For this exercise, reproduce each entry below exactly, excluding pictures.

►

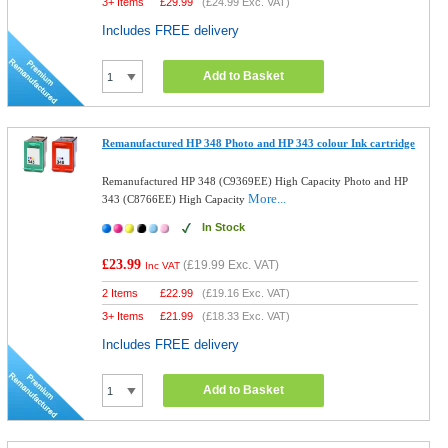
3+ Items
£
29.99
(
£24.99
Exc. VAT)
Includes FREE delivery
Add to Basket
Remanufactured HP 348 Photo and HP 343 colour Ink cartridge
Remanufactured HP 348 (C9369EE) High Capacity Photo and HP
More...
343 (C8766EE) High Capacity
In Stock
£23.99
(
£19.99
Exc. VAT)
Inc VAT
2 Items
£
22.99
(
£19.16
Exc. VAT)
3+ Items
£
21.99
(
£18.33
Exc. VAT)
Includes FREE delivery
Add to Basket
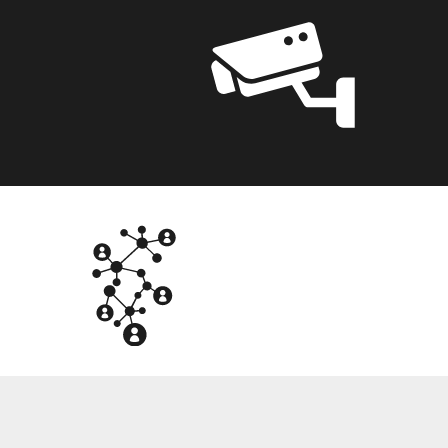
NTG
OT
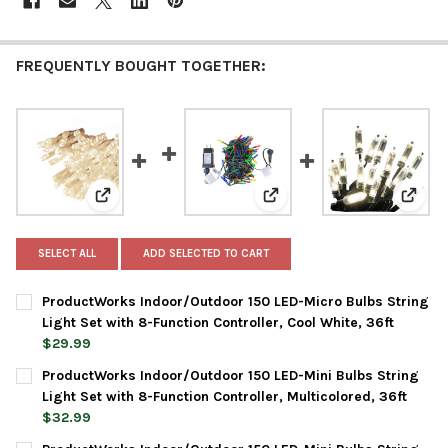
FREQUENTLY BOUGHT TOGETHER:
View: ProductWorks Indoor/Outdoor 150 LED-Micro Bulb
View: ProductWorks Indoor/
View: 
SELECT ALL
ADD SELECTED TO CART
ProductWorks Indoor/Outdoor 150 LED-Micro Bulbs String
Light Set with 8-Function Controller, Cool White, 36ft
$29.99
CURRENT
QUANTITY:
ProductWorks Indoor/Outdoor 150 LED-Mini Bulbs String
STOCK:
DECREASE QUANTITY OF PRODUCTWORKS INDOOR/OUTDOOR 150 
INCREASE QUANTITY OF PRODUCTWORKS INDOOR/OUT
Light Set with 8-Function Controller, Multicolored, 36ft
$32.99
CURRENT
QUANTITY:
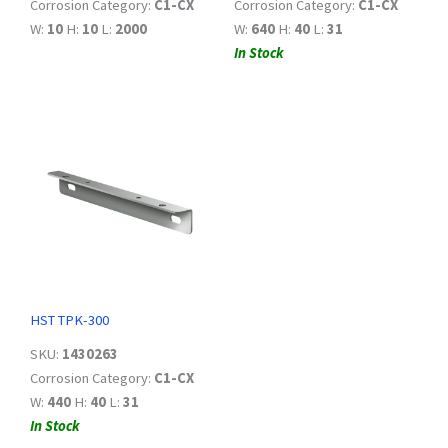
Corrosion Category:
C1-CX
Corrosion Category:
C1-CX
W:
10
H:
10
L:
2000
W:
640
H:
40
L:
31
In Stock
HST TPK-300
SKU:
1430263
Corrosion Category:
C1-CX
W:
440
H:
40
L:
31
In Stock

◄

SOLUTION BELOW |
3+ Items
£
29.99
(
£24.99
Exc. VAT)
Includes FREE delivery
Add to Basket
Remanufactured HP 348 Photo and HP 343 colour Ink cartridge
Remanufactured HP 348 (C9369EE) High Capacity Photo and HP
More...
343 (C8766EE) High Capacity
In Stock
£23.99
(
£19.99
Exc. VAT)
Inc VAT
2 Items
£
22.99
(
£19.16
Exc. VAT)
3+ Items
£
21.99
(
£18.33
Exc. VAT)
Includes FREE delivery
Add to Basket
NTG
OT
FREQUENTLY BOUGHT TOGETHER:
View: ProductWorks Indoor/Outdoor 150 LED-Micro Bulb
View: ProductWorks Indoor/
View: 
SELECT ALL
ADD SELECTED TO CART
ProductWorks Indoor/Outdoor 150 LED-Micro Bulbs String
Light Set with 8-Function Controller, Cool White, 36ft
$29.99
CURRENT
QUANTITY:
ProductWorks Indoor/Outdoor 150 LED-Mini Bulbs String
STOCK:
DECREASE QUANTITY OF PRODUCTWORKS INDOOR/OUTDOOR 150 
INCREASE QUANTITY OF PRODUCTWORKS INDOOR/OUT
Light Set with 8-Function Controller, Multicolored, 36ft
$32.99
CURRENT
QUANTITY:
Corrosion Category:
C1-CX
Corrosion Category:
C1-CX
W:
10
H:
10
L:
2000
W:
640
H:
40
L:
31
In Stock
HST TPK-300
SKU:
1430263
Corrosion Category:
C1-CX
W:
440
H:
40
L:
31
In Stock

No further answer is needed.